There has been no confirmed additional support for hospices in Wales to maintain their essential services during 2020-21, and they're facing a combined shortfall of £4.2 million by March, next month. However, hospice and community palliative care services are still providing vital face-to-face care to people. More people are being cared for at the end of life in their own homes, and this when extended families and friends aren't able to be with them, putting immediate families under huge pressure. In contrast, NHS England added up to £125 million for the five months from November 2020 to March 2021 to their original funding package, equating to up to £6 million extra in consequential funding to the Welsh Government. Again, the Welsh Government has not indicated that palliative care services in Wales will benefit from this. Further, there was no indication in the Welsh Government's draft budget for 2021-22 of continued support for hospices to maintain their essential services, despite their estimated combined shortfall of £6.1 million during 2021-22.
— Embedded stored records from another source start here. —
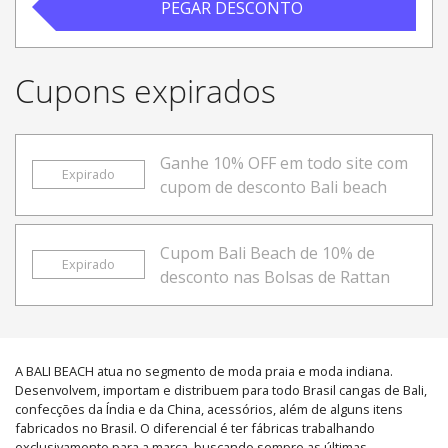
PEGAR DESCONTO
Cupons expirados
Ganhe 10% OFF em todo site com
Expirado
cupom de desconto Bali beach
Cupom Bali Beach de 10% de
Expirado
desconto nas Bolsas de Rattan
A BALI BEACH atua no segmento de moda praia e moda indiana.
Desenvolvem, importam e distribuem para todo Brasil cangas de Bali,
confecções da Índia e da China, acessórios, além de alguns itens
fabricados no Brasil. O diferencial é ter fábricas trabalhando
exclusivamente para a marca, buscando sempre as últimas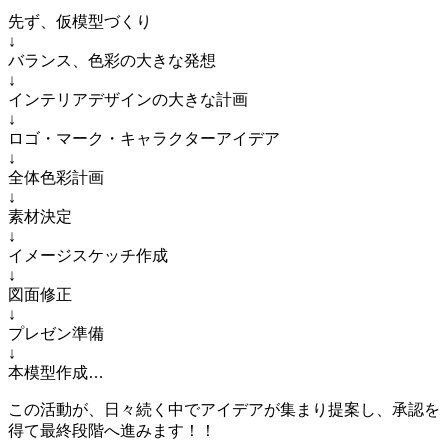
先ず、仮模型づくり
↓
バランス、色彩の大きな発想
↓
インテリアデザインの大きな計画
↓
ロゴ・マーク・キャラクターアイデア
↓
全体色彩計画
↓
素材決定
↓
イメージスケッチ作成
↓
図面修正
↓
プレゼン準備
↓
本模型作成…
この活動が、日々続く中でアイデアが集まり提案し、承認を
得て最終段階へ進みます！！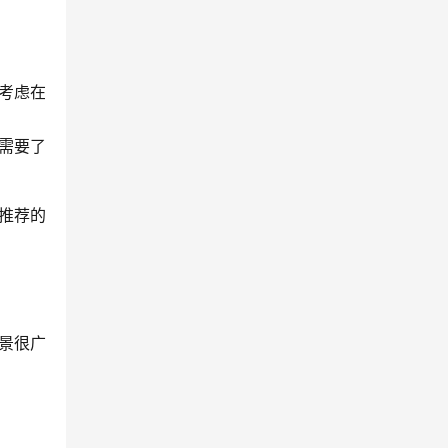
考虑在
需要了
推荐的
景很广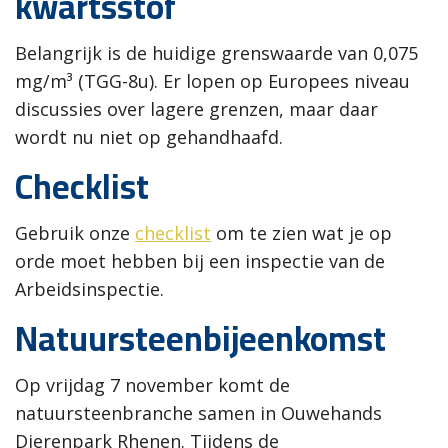
kwartsstof
Belangrijk is de huidige grenswaarde van 0,075
mg/m³ (TGG-8u). Er lopen op Europees niveau
discussies over lagere grenzen, maar daar
wordt nu niet op gehandhaafd.
Checklist
Gebruik onze
checklist
o
m te zien wat je op
orde moet hebben bij een inspectie van de
Arbeidsinspectie.
Natuursteenbijeenkomst
Op vrijdag 7 november komt de
natuursteenbranche samen in Ouwehands
Dierenpark Rhenen. Tijdens de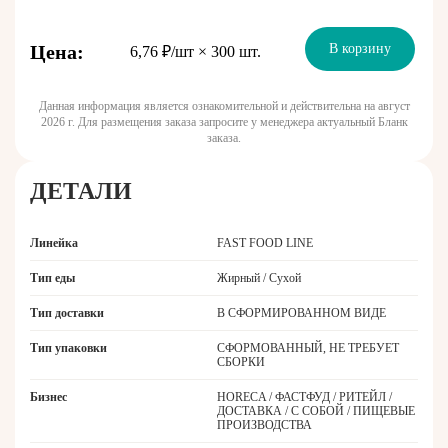
Цена:
В корзину
6,76 ₽/шт × 300 шт.
Данная информация является ознакомительной и действительна на август
2026 г. Для размещения заказа запросите у менеджера актуальный Бланк
заказа.
ДЕТАЛИ
Линейка
FAST FOOD LINE
Тип еды
Жирный / Сухой
Тип доставки
В СФОРМИРОВАННОМ ВИДЕ
Тип упаковки
СФОРМОВАННЫЙ, НЕ ТРЕБУЕТ
СБОРКИ
Бизнес
HORECA / ФАСТФУД / РИТЕЙЛ /
ДОСТАВКА / С СОБОЙ / ПИЩЕВЫЕ
ПРОИЗВОДСТВА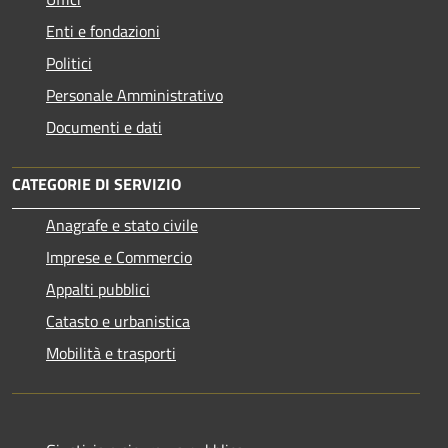
Enti e fondazioni
Politici
Personale Amministrativo
Documenti e dati
CATEGORIE DI SERVIZIO
Anagrafe e stato civile
Imprese e Commercio
Appalti pubblici
Catasto e urbanistica
Mobilità e trasporti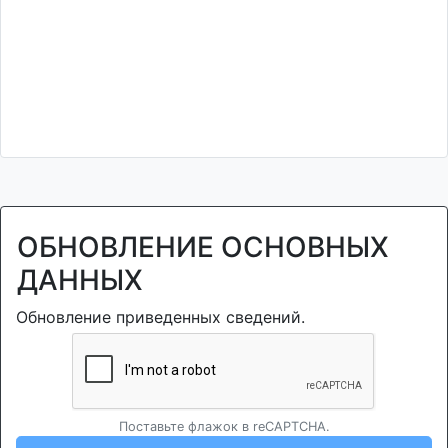
ОБНОВЛЕНИЕ ОСНОВНЫХ
ДАННЫХ
Обновление приведенных сведений.
Поставьте флажок в reCAPTCHA.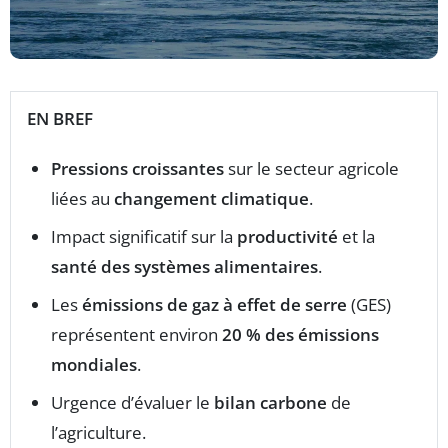
EN BREF
Pressions croissantes
sur le secteur agricole
liées au
changement climatique
.
Impact significatif sur la
productivité
et la
santé des systèmes alimentaires
.
Les
émissions de gaz à effet de serre
(GES)
représentent environ
20 % des émissions
mondiales
.
Urgence d’évaluer le
bilan carbone
de
l’agriculture.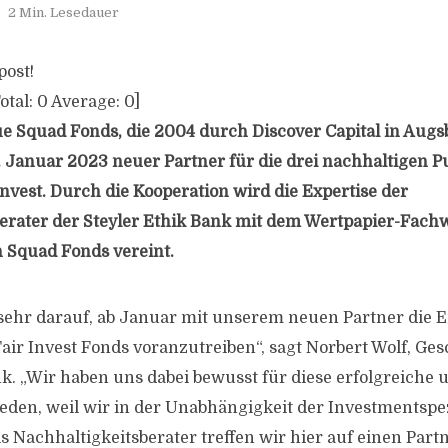
2 Min. Lesedauer
post!
otal:
0
Average:
0
]
e Squad Fonds, die 2004 durch Discover Capital in Aug
. Januar 2023 neuer Partner für die drei nachhaltigen 
Invest. Durch die Kooperation wird die Expertise der
erater der Steyler Ethik Bank mit dem Wertpapier-Fach
 Squad Fonds vereint.
sehr darauf, ab Januar mit unserem neuen Partner die 
Fair Invest Fonds voranzutreiben“, sagt Norbert Wolf, Ge
nk. „Wir haben uns dabei bewusst für diese erfolgreiche
eden, weil wir in der Unabhängigkeit der Investmentspez
ls Nachhaltigkeitsberater treffen wir hier auf einen Part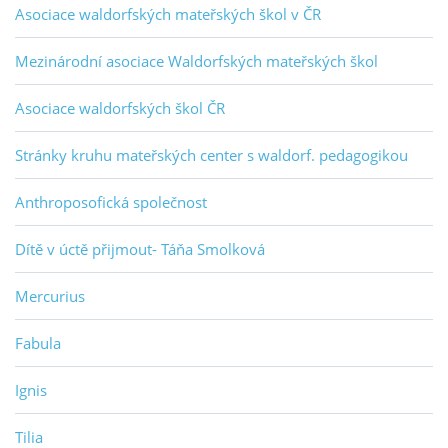
Asociace waldorfských mateřských škol v ČR
Mezinárodní asociace Waldorfských mateřských škol
Asociace waldorfských škol ČR
Stránky kruhu mateřských center s waldorf. pedagogikou
Anthroposofická společnost
Dítě v úctě přijmout- Táňa Smolková
Mercurius
Fabula
Ignis
Tilia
Before the pandemic, the Welsh Government agreed to review charitable hospice funding, recognising that the current arrangements neither accurately reflect population need for palliative care now, nor the projected increase into the future. As yet, this review has not been forthcoming. All hospice in-patient services providing specialist end-of-life care or crisis care have continued throughout the pandemic, as have hospice and bereavement counselling teams, many of which are also offering specialist mental health and bereavement care to local health and care staff through the pandemic. As the current Welsh Government end-of-life care delivery plan comes to an end, hospices in Wales are calling for a new national plan that both takes a whole-system approach and responds to the shift in home deaths through the pandemic. As the pandemic has demonstrated, every person should have access to expert and dignified end-of-life care no matter where they die. Diolch.